各隊員が、これを遂行して防衛作戦構築とする。
防衛作戦は全区画の避難完了。
完了次第敵機撃墜任務へと移行する。
 ――状況開始!!』
 それぞれが散会、指定の場所へ急行する。
 (何だよ、この状況は!!)
A地点へ向かう部隊の隊員の一人が心の中で困惑している。
 『3番機、バイタル不安定だ。
何かあったか?』
「い、いえ。
問題ありません」
『…その割には脈搏が……。
具合が悪いなら、任務の邪魔にもなりかねん。
一旦下がれ』
「大丈夫です!!」
『…まあ、それ位声を出せるなら多少は目を瞑ってやろう』
 其処へ更に緊急通信。
『敵、建御雷撃破!
建御雷、市内の総合病院へ落下!
激突を阻止して下さい!』
「こんな時に!?」
ハッと空を見上げると制御不能となった建御雷が病院へ一直線である状態が見えた。
『あの病院の地下はシェルターだ!!
落ちるのを阻止しろ。
最寄は…第一機動連隊3番チームか。
 3番チーム、急行しろ』
『任務の一部変更を了解。
3番機、置いてけぼりにならない様に必死こけ!!』
「了解!!」

 建御雷を撃墜した黒鋼。
その黒鋼に突如衝撃が走った。
下を確認すると、迎撃戦闘トレーラーが荷台に搭載してある二門のレールガンを此方へ向けており、一門は煙を軽く吹いていた。
 隣のレールガンが充填を開始する。
「第二電磁投射砲、充填開始!!」
 させん、とばかりにまっすぐ突っ込む黒鋼。
左腕全体を媒体にマジックソードを展開するが、充填阻止を他の自衛隊員が行う。
 邪魔だ、と声に出さぬまま魔力弾を放ち、対魔術結界突破用大型バレットガンを撃っていた自衛隊員達数名を建物の屋上毎吹き飛ばす。

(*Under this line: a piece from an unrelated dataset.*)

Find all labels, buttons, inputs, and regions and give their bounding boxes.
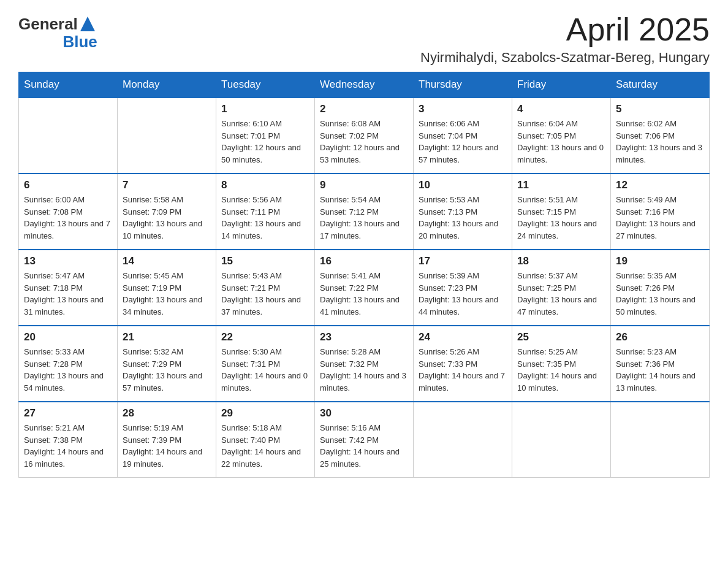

 瓦礫が落ちる中、真下の駐車場から飛び出して来た10式戦車が主砲を放つ。
が、砲弾をマジックソードで斬る。
当然爆発に巻き込まれる黒鋼だが、自身の損傷等知らぬが如くマジックソードを再展開、フルブーストで接近を再開するも、投射砲の直撃を受け、右肩から先の装甲が吹き飛ぶ。